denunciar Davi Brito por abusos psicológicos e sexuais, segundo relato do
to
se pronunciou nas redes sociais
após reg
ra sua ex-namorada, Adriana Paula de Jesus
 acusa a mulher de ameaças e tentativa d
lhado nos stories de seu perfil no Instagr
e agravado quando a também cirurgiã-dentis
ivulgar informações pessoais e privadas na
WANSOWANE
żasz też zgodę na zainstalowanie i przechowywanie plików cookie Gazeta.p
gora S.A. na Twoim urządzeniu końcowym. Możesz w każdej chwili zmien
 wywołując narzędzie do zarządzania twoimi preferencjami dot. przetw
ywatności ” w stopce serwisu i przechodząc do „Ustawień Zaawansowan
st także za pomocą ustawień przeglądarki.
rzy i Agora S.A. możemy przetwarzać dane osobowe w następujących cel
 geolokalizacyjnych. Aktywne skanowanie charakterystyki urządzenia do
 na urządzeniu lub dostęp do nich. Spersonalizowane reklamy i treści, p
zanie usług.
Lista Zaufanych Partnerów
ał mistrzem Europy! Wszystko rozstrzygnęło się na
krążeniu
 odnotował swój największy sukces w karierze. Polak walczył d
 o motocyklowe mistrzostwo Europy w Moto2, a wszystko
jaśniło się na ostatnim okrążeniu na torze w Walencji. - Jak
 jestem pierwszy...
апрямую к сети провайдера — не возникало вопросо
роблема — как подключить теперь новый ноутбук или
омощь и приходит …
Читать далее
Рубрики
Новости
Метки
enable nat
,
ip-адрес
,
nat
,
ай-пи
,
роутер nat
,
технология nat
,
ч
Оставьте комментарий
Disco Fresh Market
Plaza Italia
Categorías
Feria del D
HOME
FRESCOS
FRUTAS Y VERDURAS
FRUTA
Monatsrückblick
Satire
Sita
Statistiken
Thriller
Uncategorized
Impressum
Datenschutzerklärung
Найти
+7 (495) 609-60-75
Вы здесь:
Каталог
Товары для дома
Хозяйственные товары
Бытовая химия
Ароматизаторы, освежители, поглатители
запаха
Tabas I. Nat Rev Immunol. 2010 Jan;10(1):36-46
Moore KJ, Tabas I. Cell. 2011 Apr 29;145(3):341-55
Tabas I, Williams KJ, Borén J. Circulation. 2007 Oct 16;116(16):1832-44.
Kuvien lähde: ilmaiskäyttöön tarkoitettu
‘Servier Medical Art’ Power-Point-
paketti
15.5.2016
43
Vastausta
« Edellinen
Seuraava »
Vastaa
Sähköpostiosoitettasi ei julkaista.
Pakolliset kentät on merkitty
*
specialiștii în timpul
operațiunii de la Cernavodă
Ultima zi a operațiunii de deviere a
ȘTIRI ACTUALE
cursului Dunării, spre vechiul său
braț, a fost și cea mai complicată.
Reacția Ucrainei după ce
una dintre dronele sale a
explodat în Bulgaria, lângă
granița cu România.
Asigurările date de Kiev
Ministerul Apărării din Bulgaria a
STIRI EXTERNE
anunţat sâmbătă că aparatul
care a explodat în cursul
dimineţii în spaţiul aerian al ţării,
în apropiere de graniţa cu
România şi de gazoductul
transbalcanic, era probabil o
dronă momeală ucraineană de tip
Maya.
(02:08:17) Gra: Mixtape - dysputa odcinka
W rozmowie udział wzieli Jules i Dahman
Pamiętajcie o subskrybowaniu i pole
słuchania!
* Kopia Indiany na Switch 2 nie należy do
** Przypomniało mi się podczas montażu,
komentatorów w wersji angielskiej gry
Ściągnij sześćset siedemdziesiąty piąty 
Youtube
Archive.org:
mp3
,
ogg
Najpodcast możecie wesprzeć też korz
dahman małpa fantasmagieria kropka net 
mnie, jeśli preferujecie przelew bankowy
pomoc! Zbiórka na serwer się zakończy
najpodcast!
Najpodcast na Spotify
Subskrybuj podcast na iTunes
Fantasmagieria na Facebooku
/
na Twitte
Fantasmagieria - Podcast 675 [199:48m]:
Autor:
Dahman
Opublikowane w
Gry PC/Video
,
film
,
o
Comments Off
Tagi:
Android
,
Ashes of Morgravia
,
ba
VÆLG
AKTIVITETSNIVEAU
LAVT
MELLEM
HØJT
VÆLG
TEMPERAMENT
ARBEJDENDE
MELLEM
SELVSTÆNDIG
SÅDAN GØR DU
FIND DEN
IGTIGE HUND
= = = = =
Aim of the task: Write out the records once more, precisely as they stand.

Reply:
denunciar Davi Brito por abusos psicológicos e sexuais, segundo relato do
to
se pronunciou nas redes sociais
após reg
ra sua ex-namorada, Adriana Paula de Jesus
 acusa a mulher de ameaças e tentativa d
lhado nos stories de seu perfil no Instagr
e agravado quando a também cirurgiã-dentis
ivulgar informações pessoais e privadas na
WANSOWANE
żasz też zgodę na zainstalowanie i przechowywanie plików cookie Gazeta.p
gora S.A. na Twoim urządzeniu końcowym. Możesz w każdej chwili zmien
 wywołując narzędzie do zarządzania twoimi preferencjami dot. przetw
ywatności ” w stopce serwisu i przechodząc do „Ustawień Zaawansowan
st także za pomocą ustawień przeglądarki.
rzy i Agora S.A. możemy przetwarzać dane osobowe w następujących cel
 geolokalizacyjnych. Aktywne skanowanie charakterystyki urządzenia do
 na urządzeniu lub dostęp do nich. Spersonalizowane reklamy i treści, p
zanie usług.
Lista Zaufanych Partnerów
ał mistrzem Europy! Wszystko rozstrzygnęło się na
krążeniu
 odnotował swój największy sukces w karierze. Polak walczył d
 o motocyklowe mistrzostwo Europy w Moto2, a wszystko
jaśniło się na ostatnim okrążeniu na torze w Walencji. - Jak
 jestem pierwszy...
апрямую к сети провайдера — не возникало вопросо
роблема — как подключить теперь новый ноутбук или
омощь и приходит …
Читать далее
Рубрики
Новости
Метки
enable nat
,
ip-адрес
,
nat
,
ай-пи
,
роутер nat
,
технология nat
,
ч
Оставьте комментарий
Disco Fresh Market
Plaza Italia
Categorías
Feria del D
HOME
FRESCOS
FRUTAS Y VERDURAS
FRUTA
Monatsrückblick
Satire
Sita
Statistiken
Thriller
Uncategorized
Impressum
Datenschutzerklärung
Найти
+7 (495) 609-60-75
Вы здесь:
Каталог
Товары для дома
Хозяйственные товары
Бытовая химия
Ароматизаторы, освежители, поглатители
запаха
Tabas I. Nat Rev Immunol. 2010 Jan;10(1):36-46
Moore KJ, Tabas I. Cell. 2011 Apr 29;145(3):341-55
Tabas I, Williams KJ, Borén J. Circulation. 2007 Oct 16;116(16):1832-44.
Kuvien lähde: ilmaiskäyttöön tarkoitettu
‘Servier Medical Art’ Power-Point-
paketti
15.5.2016
43
Vastausta
« Edellinen
Seuraava »
Vastaa
Sähköpostiosoitettasi ei julkaista.
Pakolliset kentät on merkitty
*
specialiștii în timpul
operațiunii de la Cernavodă
Ultima zi a operațiunii de deviere a
ȘTIRI ACTUALE
cursului Dunării, spre vechiul său
braț, a fost și cea mai complicată.
Reacția Ucrainei după ce
una dintre dronele sale a
explodat în Bulgaria, lângă
granița cu România.
Asigurările date de Kiev
Ministerul Apărării din Bulgaria a
STIRI EXTERNE
anunţat sâmbătă că aparatul
care a explodat în cursul
dimineţii în spaţiul aerian al ţării,
în apropiere de graniţa cu
România şi de gazoductul
transbalcanic, era probabil o
dronă momeală ucraineană de tip
Maya.
(02:08:17) Gra: Mixtape - dysputa odcinka
W rozmowie udział wzieli Jules i Dahman
Pamiętajcie o subskrybowaniu i pole
słuchania!
* Kopia Indiany na Switch 2 nie należy do
** Przypomniało mi się podczas montażu,
komentatorów w wersji angielskiej gry
Ściągnij sześćset siedemdziesiąty piąty 
Youtube
Archive.org:
mp3
,
ogg
Najpodcast możecie wesprzeć też korz
dahman małpa fantasmagieria kropka net 
mnie, jeśli preferujecie przelew bankowy
pomoc! Zbiórka na serwer się zakończy
najpodcast!
Najpodcast na Spotify
Subskrybuj podcast na iTunes
Fantasmagieria na Facebooku
/
na Twitte
Fantasmagieria - Podcast 675 [199:48m]:
Autor:
Dahman
Opublikowane w
Gry PC/Video
,
film
,
o
Comments Off
Tagi:
Android
,
Ashes of Morgravia
,
ba
VÆLG
AKTIVITETSNIVEAU
LAVT
MELLEM
HØJT
VÆLG
TEMPERAMENT
ARBEJDENDE
MELLEM
SELVSTÆNDIG
SÅDAN GØR DU
FIND DEN
IGTIGE HUND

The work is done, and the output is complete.